The policy to which the committee is contributing will protect drinking water in-take sites in the event of a contaminant spill, Williamson said.

The committee held monthly meetings in communities from Napanee to Brockville, and north to Newboro, throughout the spring. It also held secondary meetings with specific landowners in each region.

“For places like Kingston (the intake) is out in the lake,” he said. “For Mallorytown or Lansdowne it could be a well.

“What we’re trying to do is identify the areas, and identify any (one of 21 regulated) risks around them,” he said, and make sure there is enough time to react to protect drinking water.

The individual meetings were held with “farmers or business owners, but some were also just households,” Williamson said, “maybe people with fuel oil tanks in the basement or septic fields.
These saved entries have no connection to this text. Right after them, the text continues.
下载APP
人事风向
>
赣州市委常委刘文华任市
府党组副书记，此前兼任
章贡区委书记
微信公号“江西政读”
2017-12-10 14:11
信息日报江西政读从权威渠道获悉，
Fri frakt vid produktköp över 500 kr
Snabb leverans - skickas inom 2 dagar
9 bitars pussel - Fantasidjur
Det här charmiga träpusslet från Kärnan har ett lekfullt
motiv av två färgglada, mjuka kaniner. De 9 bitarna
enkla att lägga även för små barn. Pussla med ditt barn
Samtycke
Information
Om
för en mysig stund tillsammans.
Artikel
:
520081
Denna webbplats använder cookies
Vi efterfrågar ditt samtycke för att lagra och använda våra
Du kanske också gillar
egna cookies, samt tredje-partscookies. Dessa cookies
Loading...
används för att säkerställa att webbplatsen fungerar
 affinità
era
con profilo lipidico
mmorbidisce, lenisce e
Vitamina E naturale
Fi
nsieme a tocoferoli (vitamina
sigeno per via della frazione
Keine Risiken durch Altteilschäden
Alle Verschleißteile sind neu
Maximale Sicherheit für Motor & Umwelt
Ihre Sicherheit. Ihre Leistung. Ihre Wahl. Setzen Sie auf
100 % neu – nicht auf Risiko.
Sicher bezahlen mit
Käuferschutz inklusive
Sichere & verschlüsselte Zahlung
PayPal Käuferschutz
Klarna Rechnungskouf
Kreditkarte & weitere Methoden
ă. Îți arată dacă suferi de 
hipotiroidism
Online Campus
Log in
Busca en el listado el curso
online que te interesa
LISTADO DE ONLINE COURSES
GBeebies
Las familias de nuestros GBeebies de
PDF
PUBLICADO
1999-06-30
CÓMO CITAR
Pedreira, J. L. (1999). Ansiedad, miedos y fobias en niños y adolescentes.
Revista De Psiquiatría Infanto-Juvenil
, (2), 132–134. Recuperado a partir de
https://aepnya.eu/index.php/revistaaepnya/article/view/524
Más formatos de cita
“We’d tell them what we’re looking for and invite them to sit down with us,” he said. They could discuss options such as creating buffers between agricultural runoff, upgrading septic systems or making sure fuel tanks were double-walled, as well as offering “stewardship funding” to implement the plans.

“It’s a longer process but hopefully there will be better buy-in that what’s traditionally been the case,” Williamson said.

Environment Minister John Wilkinson released an annual report on drinking water last week, calling the policy-development process a “key achievement.”

“All committees have made good progress in completing the first two key milestones (of the process),” Wilkinson said.

“These assessment reports identify the current and future risks to raw water sources. They also lay the foundation for source water protection plans that highlight actions to address the most serious risks.”